> [What to do]
Reproduce every entry that follows word for word, but omit the images.

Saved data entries
══════════════════════════════
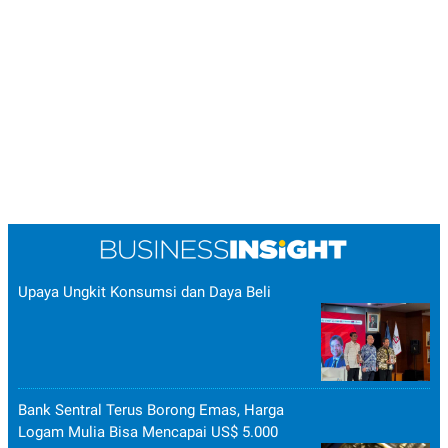
Upaya Ungkit Konsumsi dan Daya Beli
Bank Sentral Terus Borong Emas, Harga
Logam Mulia Bisa Mencapai US$ 5.000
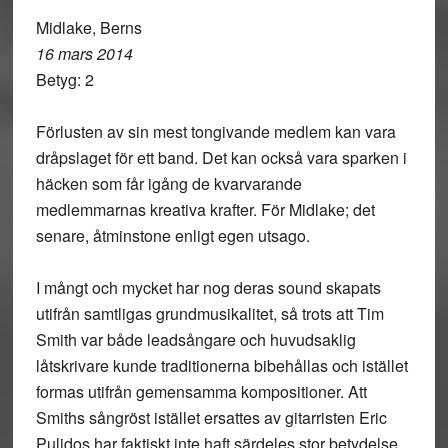
Midlake, Berns
16 mars 2014
Betyg: 2
Förlusten av sin mest tongivande medlem kan vara
dråpslaget för ett band. Det kan också vara sparken i
häcken som får igång de kvarvarande
medlemmarnas kreativa krafter. För Midlake; det
senare, åtminstone enligt egen utsago.
I mångt och mycket har nog deras sound skapats
utifrån samtligas grundmusikalitet, så trots att Tim
Smith var både leadsångare och huvudsaklig
låtskrivare kunde traditionerna bibehållas och istället
formas utifrån gemensamma kompositioner. Att
Smiths sångröst istället ersattes av gitarristen Eric
Pulidos har faktiskt inte haft särdeles stor betydelse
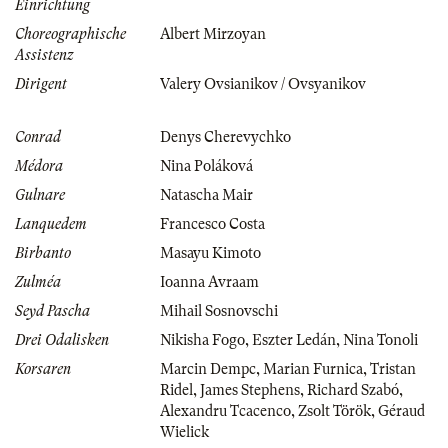
Einrichtung
Choreographische
Albert Mirzoyan
Assistenz
Dirigent
Valery Ovsianikov / Ovsyanikov
Conrad
Denys Cherevychko
Médora
Nina Poláková
Gulnare
Natascha Mair
Lanquedem
Francesco Costa
Birbanto
Masayu Kimoto
Zulméa
Ioanna Avraam
Seyd Pascha
Mihail Sosnovschi
Drei Odalisken
Nikisha Fogo
,
Eszter Ledán
,
Nina Tonoli
Korsaren
Marcin Dempc
,
Marian Furnica
,
Tristan
Ridel
,
James Stephens
,
Richard Szabó
,
Alexandru Tcacenco
,
Zsolt Török
,
Géraud
Wielick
══════════════════════════════
> [Solution to this problem]
Upaya Ungkit Konsumsi dan Daya Beli
Bank Sentral Terus Borong Emas, Harga
Logam Mulia Bisa Mencapai US$ 5.000
Midlake, Berns
16 mars 2014
Betyg: 2
Förlusten av sin mest tongivande medlem kan vara
dråpslaget för ett band. Det kan också vara sparken i
häcken som får igång de kvarvarande
medlemmarnas kreativa krafter. För Midlake; det
senare, åtminstone enligt egen utsago.
I mångt och mycket har nog deras sound skapats
utifrån samtligas grundmusikalitet, så trots att Tim
Smith var både leadsångare och huvudsaklig
låtskrivare kunde traditionerna bibehållas och istället
formas utifrån gemensamma kompositioner. Att
Smiths sångröst istället ersattes av gitarristen Eric
Pulidos har faktiskt inte haft särdeles stor betydelse
Einrichtung
Choreographische
Albert Mirzoyan
Assistenz
Dirigent
Valery Ovsianikov / Ovsyanikov
Conrad
Denys Cherevychko
Médora
Nina Poláková
Gulnare
Natascha Mair
Lanquedem
Francesco Costa
Birbanto
Masayu Kimoto
Zulméa
Ioanna Avraam
Seyd Pascha
Mihail Sosnovschi
Drei Odalisken
Nikisha Fogo
,
Eszter Ledán
,
Nina Tonoli
Korsaren
Marcin Dempc
,
Marian Furnica
,
Tristan
Ridel
,
James Stephens
,
Richard Szabó
,
Alexandru Tcacenco
,
Zsolt Török
,
Géraud
Wielick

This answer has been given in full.